By Вen Li
A year after it was approved by the General Faculties Council, the new A+ grade made its first appearance on course outlines this week.
"The A+ grade is part of a province-wide initiative to have a common grading scale amongst post-secondary institutions," said University of Calgary Registrar David Johnston. "I know that the University of Alberta will be adopting the A+ grade next September and [the University of] Lethbridge is already using it."
Originally gfc planned to implement the honorific A+ grade, which converts on transcripts to a 4.0 grade point like a regular A, in September 2003. The change this year caught some instructors and students by surprise. For example, most syllabi from the Department of Political Science described the A+ grade while the syllabi from the Department of Economics contained no mention of the new grade. According to Undergraduate co-ordinator for the Department of Economics Dr. Jim Gaisford, instructors in Economics informed students of the A+ grading system verbally on the first day of classes.
"I think it’s probably true to say that the A+ grades were not very well publicized among faculty in this department," said Gaisford. "Notification for the A+ grade was given to us after the May deadline for course outline submissions."
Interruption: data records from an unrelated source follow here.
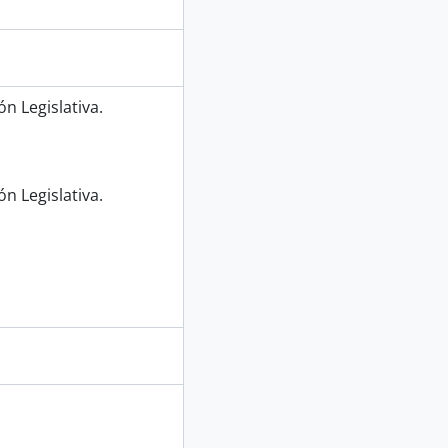
.
n Legislativa.
n Legislativa.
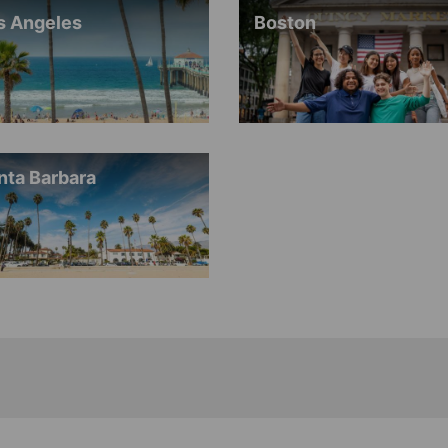
s Angeles
Boston
nta Barbara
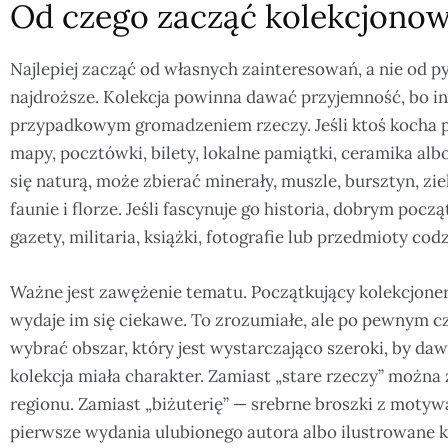
Od czego zacząć kolekcjonow
Najlepiej zacząć od własnych zainteresowań, a nie od py
najdroższe. Kolekcja powinna dawać przyjemność, bo in
przypadkowym gromadzeniem rzeczy. Jeśli ktoś kocha
mapy, pocztówki, bilety, lokalne pamiątki, ceramika albo
się naturą, może zbierać minerały, muszle, bursztyn, ziel
faunie i florze. Jeśli fascynuje go historia, dobrym po
gazety, militaria, książki, fotografie lub przedmioty c
Ważne jest zawężenie tematu. Początkujący kolekcjoner
wydaje im się ciekawe. To zrozumiałe, ale po pewnym c
wybrać obszar, który jest wystarczająco szeroki, by daw
kolekcja miała charakter. Zamiast „stare rzeczy” możn
regionu. Zamiast „biżuterię” — srebrne broszki z motyw
pierwsze wydania ulubionego autora albo ilustrowane k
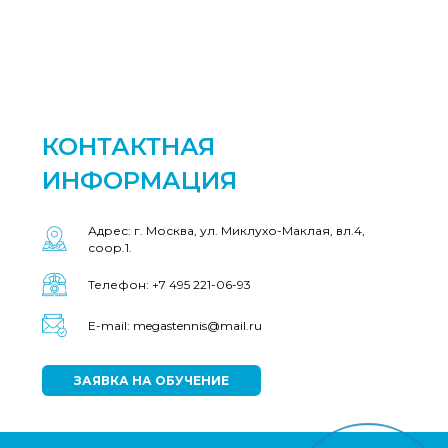
КОНТАКТНАЯ
ИНФОРМАЦИЯ
Адрес: г. Москва, ул. Миклухо-Маклая, вл.4,
соор.1.
Телефон: +7 495 221-06-93
E-mail: megastennis@mail.ru
ЗАЯВКА НА ОБУЧЕНИЕ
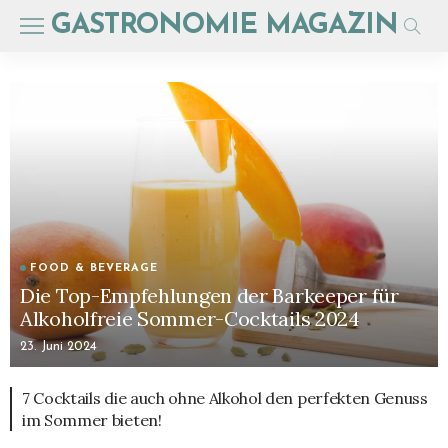
GASTRONOMIE MAGAZIN
FOOD & BEVERAGE
Die Top-Empfehlungen der Barkeeper für
Alkoholfreie Sommer-Cocktails 2024
23. Juni 2024
7 Cocktails die auch ohne Alkohol den perfekten Genuss
im Sommer bieten!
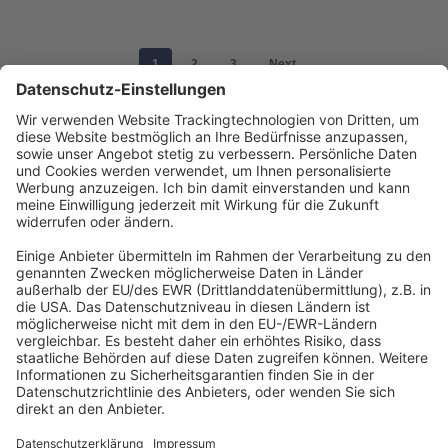
1
2
3
Next
Abonnement anfordern
|
Abo kündigen
|
Werben bei uns
Kennen Sie schon unseren
Newsletter "Zoll, Export und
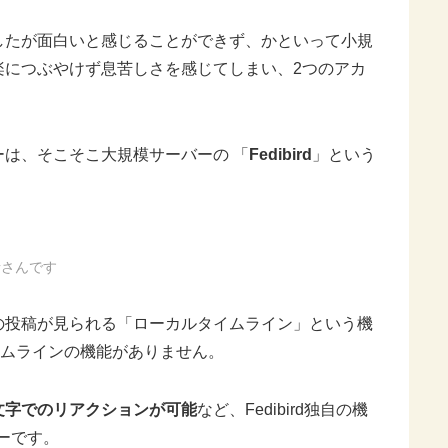
りましたが面白いと感じることができず、かといって小規
楽につぶやけず息苦しさを感じてしまい、2つのアカ
。
は、そこそこ大規模サーバーの 「
Fedibird
」という
者さんです
の投稿が見られる「ローカルタイムライン」という機
タイムラインの機能がありません。
文字でのリアクションが可能
など、Fedibird独自の機
バーです。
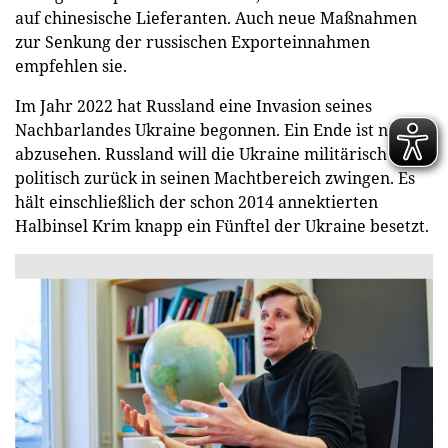
auf chinesische Lieferanten. Auch neue Maßnahmen
zur Senkung der russischen Exporteinnahmen
empfehlen sie.
Im Jahr 2022 hat Russland eine Invasion seines
Nachbarlandes Ukraine begonnen. Ein Ende ist nicht
abzusehen. Russland will die Ukraine militärisch und
politisch zurück in seinen Machtbereich zwingen. Es
hält einschließlich der schon 2014 annektierten
Halbinsel Krim knapp ein Fünftel der Ukraine besetzt.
According to U of C Associate Vice-President Academic Dr. Peggy Patterson, the U of C was able to adopt the A+ grade earlier than some other universities because the U of C’s systems required comparatively minor changes.
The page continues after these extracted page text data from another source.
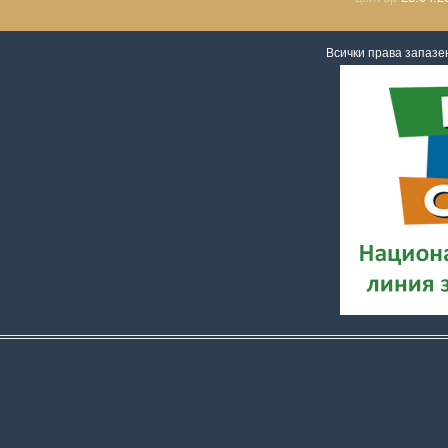
Всички права запаз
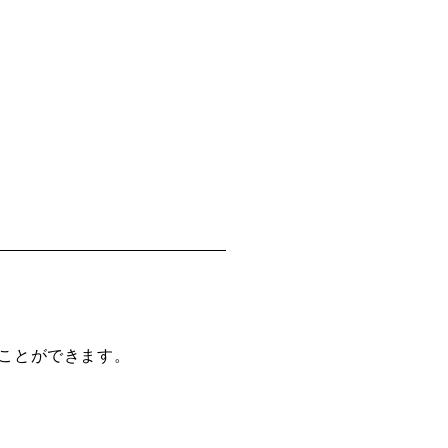
ことができます。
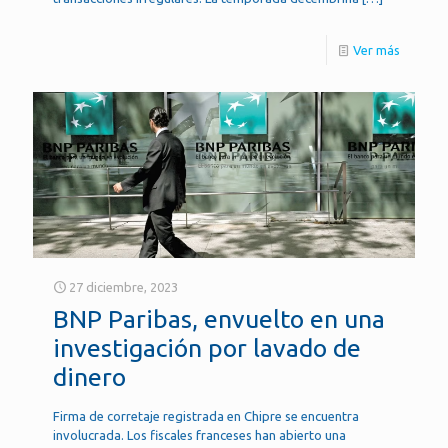
Ver más
27 diciembre, 2023
BNP Paribas, envuelto en una
investigación por lavado de
dinero
Firma de corretaje registrada en Chipre se encuentra
involucrada. Los fiscales franceses han abierto una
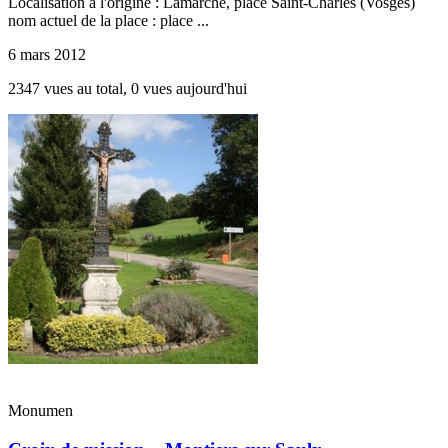
Localisation à l'origine : Lamarche, place Saint-Charles (Vosges)
nom actuel de la place : place ...
6 mars 2012
2347 vues au total, 0 vues aujourd'hui
Monumen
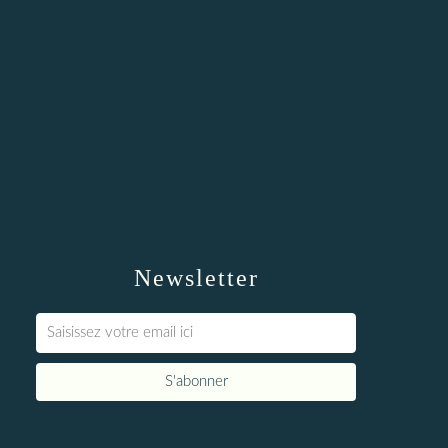
Newsletter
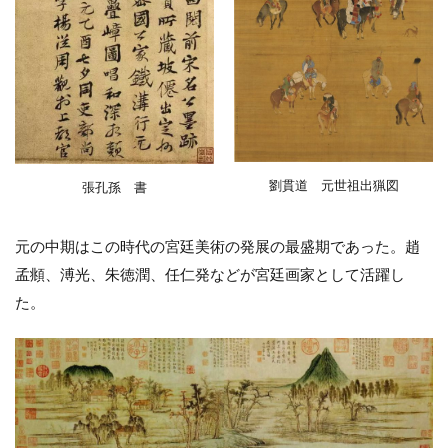
劉貫道 元世祖出猟図
張孔孫 書
元の中期はこの時代の宮廷美術の発展の最盛期であった。趙
孟頫、溥光、朱徳潤、任仁発などが宮廷画家として活躍し
た。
"We were already making system changes as a result of Direct Entry which required rejigging of some of the systems," said Patterson. "We saved time because incorporating A+ required so few additional changes."
Students’ Union Vice-President Academic Rosie Nagra has some reservations about the implementation of the new system.
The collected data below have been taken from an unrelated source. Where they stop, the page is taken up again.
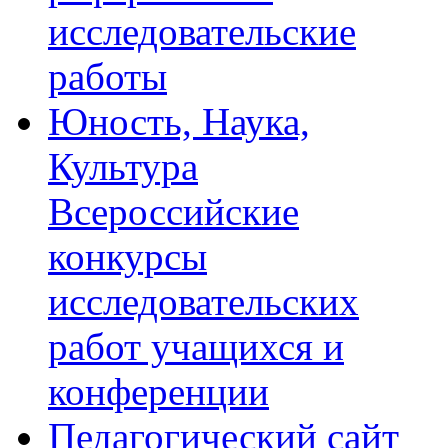
исследовательские
работы
Юность, Наука,
Культура
Всероссийские
конкурсы
исследовательских
работ учащихся и
конференции
Педагогический сайт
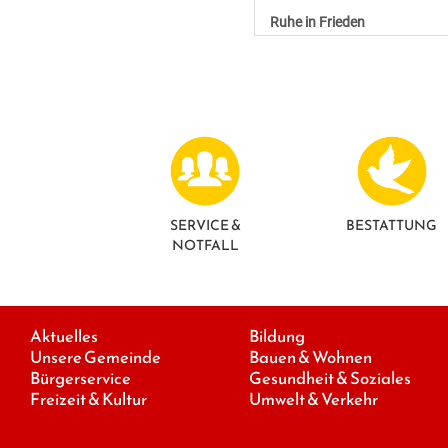
Ruhe in Frieden
SERVICE &
BESTATTUNG
NOTFALL
Aktuelles
Bildung
Unsere Gemeinde
Bauen & Wohnen
Bürgerservice
Gesundheit & Soziales
Freizeit & Kultur
Umwelt & Verkehr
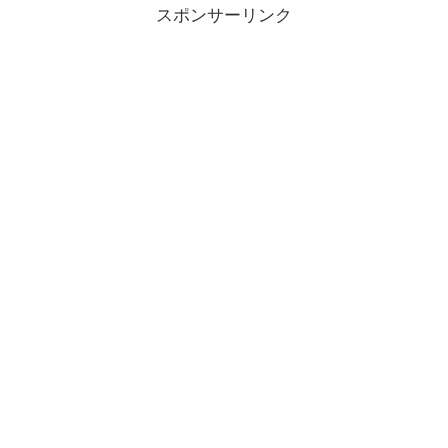
スポンサーリンク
"We will be lobbying to have the implementation of the A+ system pushed back, as communication has not been clear both with faculty and students," said Nagra. "We would like to see if this initiative could be re-addressed to improve clarity and communication."
Nagra believes that students were not sufficiently informed of the change, described in the 2002–2003 Calendar, and will address the issues in consultation with the Academic Program Committee.
"What is required to receive an honorific grade must be more clearly addressed," she said. "Upon discussion of this item with [the Students’ Academic Assembly], it was discovered even within departments, the actual implementation of the A+ grade differs… Furthermore, saa was concerned that what a student must do to receive an A+ was not very clear, or in some cases fair."
Nagra also had concerns regarding the appearance of the A+ grade on transcripts when applying for scholarships. Patterson stated that appropriate documentation will appear on all transcripts explaining the availability of the A+ grade. She also said that students would benefit from the availability of A+ grades when transferring to other institutions with different grading systems.
"Some of our students were disadvantaged in the past. Lethbridge had an A+, U of C didn’t," said Patterson. "An A+ translates higher on the U of A scale than an A."
Johnston expects there will be a time of transition as faculty adjust to the new grade.